What is up with the double HOV lane at 101 right were it branches off into 85. This thing is such a disaster. I see 3 lanes at a standstill, while the two HOV lanes are flying. A lot of people try to escape the jam by jumping into the fast HOV lane which is super dangerous. This shouldn't have ever happened. Honestly they should get rid of HOV lanes, period. But that would cut into their revenue too much... why else does an HOV violation carry a $500 fine?

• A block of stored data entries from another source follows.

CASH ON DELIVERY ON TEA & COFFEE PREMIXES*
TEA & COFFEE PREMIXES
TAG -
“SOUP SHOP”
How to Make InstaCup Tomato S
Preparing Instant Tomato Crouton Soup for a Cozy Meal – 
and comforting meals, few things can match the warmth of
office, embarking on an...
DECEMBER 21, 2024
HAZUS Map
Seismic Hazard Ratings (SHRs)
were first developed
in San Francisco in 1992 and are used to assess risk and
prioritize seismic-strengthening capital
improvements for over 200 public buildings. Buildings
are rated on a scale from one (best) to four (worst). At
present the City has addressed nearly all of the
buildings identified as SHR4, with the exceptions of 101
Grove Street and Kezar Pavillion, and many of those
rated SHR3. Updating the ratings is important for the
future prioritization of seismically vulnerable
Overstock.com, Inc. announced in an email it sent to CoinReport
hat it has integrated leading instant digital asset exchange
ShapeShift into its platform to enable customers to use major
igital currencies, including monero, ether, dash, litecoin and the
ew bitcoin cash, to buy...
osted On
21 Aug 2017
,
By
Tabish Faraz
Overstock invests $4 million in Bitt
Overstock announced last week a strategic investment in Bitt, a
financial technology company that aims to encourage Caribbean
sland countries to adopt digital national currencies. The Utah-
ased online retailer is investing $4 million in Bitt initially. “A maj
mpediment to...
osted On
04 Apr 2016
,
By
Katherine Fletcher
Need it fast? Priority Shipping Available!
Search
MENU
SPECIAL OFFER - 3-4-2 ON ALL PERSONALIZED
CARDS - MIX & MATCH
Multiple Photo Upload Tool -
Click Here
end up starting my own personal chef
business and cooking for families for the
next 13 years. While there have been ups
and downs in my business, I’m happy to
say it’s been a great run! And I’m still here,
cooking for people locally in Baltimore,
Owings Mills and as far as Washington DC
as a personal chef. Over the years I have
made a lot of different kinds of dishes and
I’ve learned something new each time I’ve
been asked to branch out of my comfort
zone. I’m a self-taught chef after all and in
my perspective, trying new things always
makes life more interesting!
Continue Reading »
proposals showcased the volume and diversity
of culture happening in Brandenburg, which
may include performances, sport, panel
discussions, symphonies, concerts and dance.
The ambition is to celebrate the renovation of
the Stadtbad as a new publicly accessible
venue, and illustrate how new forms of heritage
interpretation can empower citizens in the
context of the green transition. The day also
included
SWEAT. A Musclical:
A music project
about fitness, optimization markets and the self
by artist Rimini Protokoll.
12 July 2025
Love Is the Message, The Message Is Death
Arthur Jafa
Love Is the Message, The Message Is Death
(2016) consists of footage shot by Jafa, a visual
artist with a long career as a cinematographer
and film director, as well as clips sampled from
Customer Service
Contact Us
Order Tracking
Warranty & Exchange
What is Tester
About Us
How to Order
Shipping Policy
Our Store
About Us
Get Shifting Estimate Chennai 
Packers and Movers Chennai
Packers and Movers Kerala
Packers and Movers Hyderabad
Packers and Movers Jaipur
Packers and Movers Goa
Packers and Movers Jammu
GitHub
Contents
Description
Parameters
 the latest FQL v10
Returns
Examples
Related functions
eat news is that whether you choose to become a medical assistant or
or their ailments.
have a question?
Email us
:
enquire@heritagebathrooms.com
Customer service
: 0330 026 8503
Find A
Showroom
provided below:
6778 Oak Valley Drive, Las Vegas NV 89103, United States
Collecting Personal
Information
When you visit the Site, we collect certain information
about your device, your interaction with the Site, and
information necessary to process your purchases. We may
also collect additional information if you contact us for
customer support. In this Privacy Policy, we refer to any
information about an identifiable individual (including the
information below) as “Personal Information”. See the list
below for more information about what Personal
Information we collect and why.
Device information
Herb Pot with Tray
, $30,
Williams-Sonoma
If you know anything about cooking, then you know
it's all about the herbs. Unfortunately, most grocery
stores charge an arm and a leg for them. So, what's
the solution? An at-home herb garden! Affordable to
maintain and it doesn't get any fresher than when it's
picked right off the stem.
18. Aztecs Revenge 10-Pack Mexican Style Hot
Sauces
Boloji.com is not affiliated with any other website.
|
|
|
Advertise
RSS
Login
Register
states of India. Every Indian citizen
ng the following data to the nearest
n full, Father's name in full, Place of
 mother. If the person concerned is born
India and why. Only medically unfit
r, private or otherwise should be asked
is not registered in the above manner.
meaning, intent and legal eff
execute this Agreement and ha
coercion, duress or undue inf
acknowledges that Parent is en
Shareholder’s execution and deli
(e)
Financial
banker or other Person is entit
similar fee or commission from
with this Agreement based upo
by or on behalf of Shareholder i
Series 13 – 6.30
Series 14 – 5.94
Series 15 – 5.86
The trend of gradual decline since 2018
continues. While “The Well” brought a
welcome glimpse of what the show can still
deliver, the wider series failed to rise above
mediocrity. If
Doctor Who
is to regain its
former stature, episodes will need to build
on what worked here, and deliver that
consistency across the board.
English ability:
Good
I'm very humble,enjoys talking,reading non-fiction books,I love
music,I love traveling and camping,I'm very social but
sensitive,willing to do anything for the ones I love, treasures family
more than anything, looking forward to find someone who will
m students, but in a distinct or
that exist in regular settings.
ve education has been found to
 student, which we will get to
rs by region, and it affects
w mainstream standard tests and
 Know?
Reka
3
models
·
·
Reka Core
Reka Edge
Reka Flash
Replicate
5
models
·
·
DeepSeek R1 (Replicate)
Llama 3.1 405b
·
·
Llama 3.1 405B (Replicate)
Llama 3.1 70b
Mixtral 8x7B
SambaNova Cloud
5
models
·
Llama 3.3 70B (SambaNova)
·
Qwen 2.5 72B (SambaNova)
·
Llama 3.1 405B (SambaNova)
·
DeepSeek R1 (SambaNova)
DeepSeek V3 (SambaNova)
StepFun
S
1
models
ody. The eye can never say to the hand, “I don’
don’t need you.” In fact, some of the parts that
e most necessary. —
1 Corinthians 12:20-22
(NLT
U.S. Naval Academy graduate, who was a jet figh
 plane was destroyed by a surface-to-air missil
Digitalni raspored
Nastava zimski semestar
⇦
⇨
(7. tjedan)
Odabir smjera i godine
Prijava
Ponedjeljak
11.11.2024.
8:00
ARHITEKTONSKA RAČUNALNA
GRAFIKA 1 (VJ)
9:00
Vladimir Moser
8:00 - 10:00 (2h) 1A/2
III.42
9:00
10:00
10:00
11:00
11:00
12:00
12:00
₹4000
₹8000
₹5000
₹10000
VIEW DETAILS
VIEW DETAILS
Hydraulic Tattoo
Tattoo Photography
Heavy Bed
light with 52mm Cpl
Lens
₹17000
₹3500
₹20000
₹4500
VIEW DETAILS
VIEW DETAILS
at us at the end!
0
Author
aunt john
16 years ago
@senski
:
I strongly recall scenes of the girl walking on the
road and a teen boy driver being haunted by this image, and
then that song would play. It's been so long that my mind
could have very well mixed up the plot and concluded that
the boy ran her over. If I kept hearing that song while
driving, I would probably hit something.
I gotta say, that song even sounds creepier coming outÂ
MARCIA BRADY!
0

The myth that the "single-occupant vehicle" is something bad that can be fixed if we make enough hov/light rail/bicycle lanes is officially over.

3 people like this
Posted by Joe
a resident of Blossom Valley
on Jul 14, 2019 at 1:15 pm

What S Clara county needs is a train along the highway but without smog inhaling stations on the highway (and no need to eminent domain the houses), an express light rail without highway stops, and i stress, very high density housing like SF downtown, at both ends, in very limited locations. That high density housing cannot be everywhere because well, some people dont want to "ruin" their suburbia. This satisfies both YIMBYs and NIMBYs. In other words, if people in their cars see the train zipping along a corridor, without idling here and there, they might think, hmm, this actually makes sense. Let's focus on high density point A to high density B, not low denisty everywhere to low density everywhere.

2 people like this
Posted by Kevin
a resident of another community
on Aug 28, 2019 at 12:44 am

I commuted from 2005 to 2018 between Almaden and north of bayshore. At this point the problem of traffic on 85 is probably best solved by improving the distribution of jobs around the south bay, and reducing the need to bring everyone into one place in MV. Google is an internet company, and most internal meetings at Google now take place over videoconference anyway. I think that building high density near the light rail might salvage the thing, but putting it down the middle of 85 is going to kill that possibility. The light rail was terribly planned from the beginning, as evidenced by the fact that there is a lot of employment north of downtown san jose, and a lot of housing south of downtown san jose. Taking light rail between the two unfortunately requires going through downtown at a snail's pace in order to satisfy the political goal of propping up downtown. If the downtown part had been planned as a spur from a faster elevated line that paralleled 87, then it might have gained a lot more ridership.

Sorry, but further commenting on this topic has been closed.